被告席上,三個人都露出了絕望到極致的表情。
審判長拿起判決書,開始宣讀。
“被告人林默,犯故意殺人罪,手段極其殘忍,情節極其惡劣,社會影響極壞,判處死刑,剝奪政治權利終身。”
“被告人趙建國,犯故意殺人罪,在共同犯罪中起主要作用,判處死刑,剝奪政治權利終身。”

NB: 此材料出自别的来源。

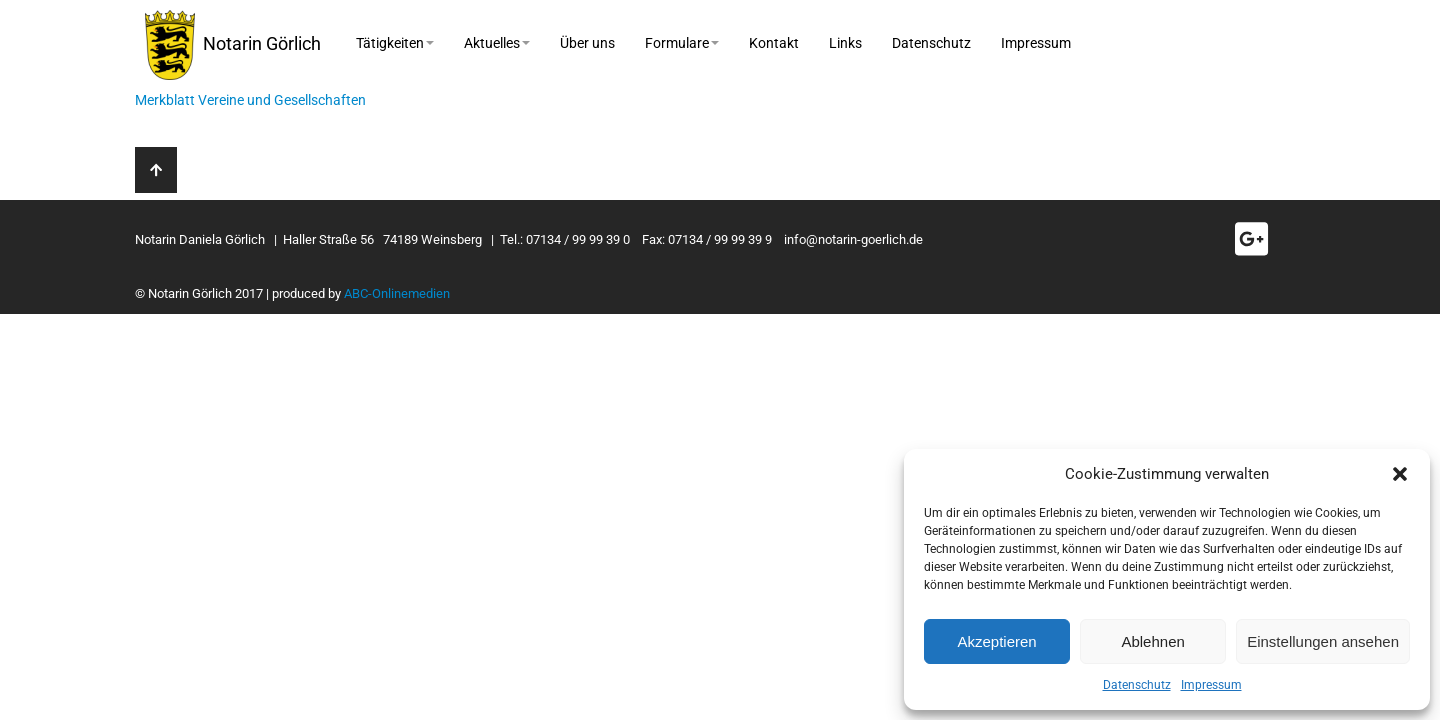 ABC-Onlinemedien (397, 293)
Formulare (682, 43)
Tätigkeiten (395, 43)
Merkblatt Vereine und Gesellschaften (250, 100)
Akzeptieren (996, 641)
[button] (1400, 474)
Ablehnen (1152, 641)
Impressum (1211, 685)
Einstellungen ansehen (1323, 641)
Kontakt (774, 43)
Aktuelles (497, 43)
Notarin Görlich (233, 45)
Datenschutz (1137, 685)
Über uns (587, 43)
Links (845, 43) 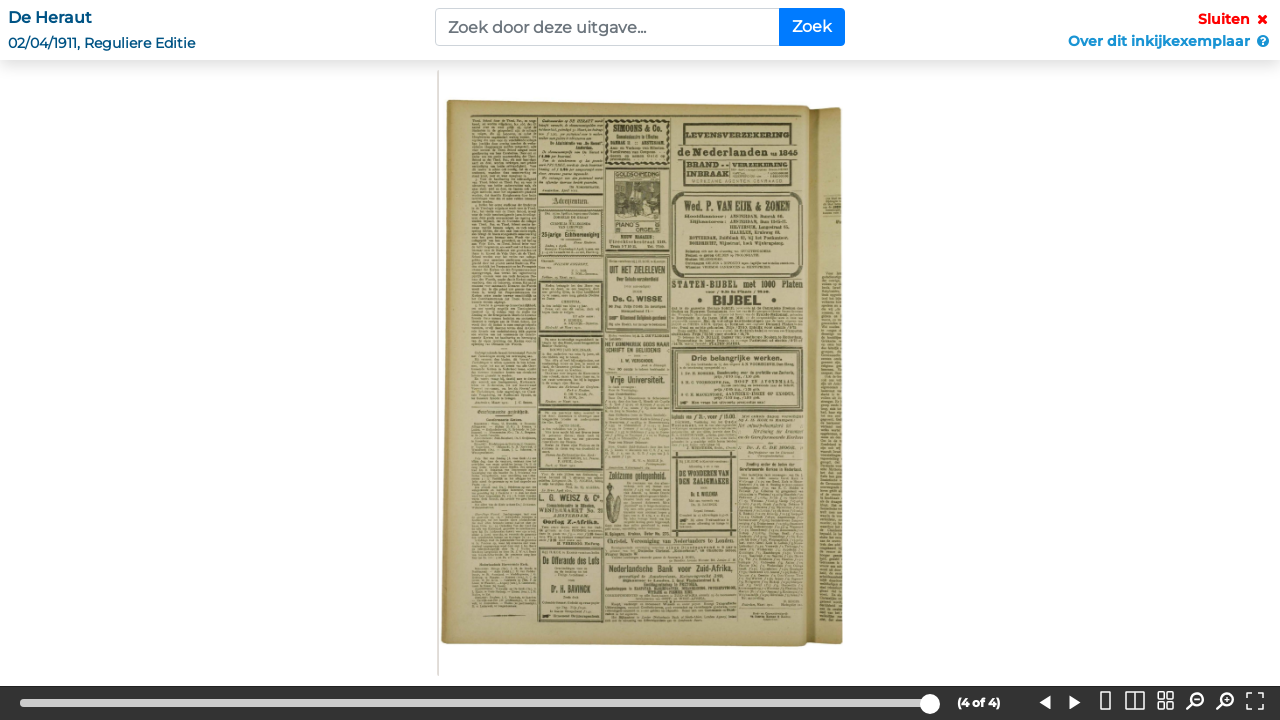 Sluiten (1235, 19)
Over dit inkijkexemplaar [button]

“被告人張曉曉,犯故意殺人罪,為從犯,判處無期徒刑,剝奪政治權利終身。”
法槌落下。
一錘定音。
林默癱倒在地,像一灘爛泥。
我父親則瘋狂地咒罵我,罵我是逆女,是討債鬼,說他做鬼也不會放過我。
我冇有再看他們一眼。
我轉身,在一片閃光燈中,走出了法庭。
八月的陽光,熾熱地照在我身上。
我卻感覺不到,一絲一毫的溫暖。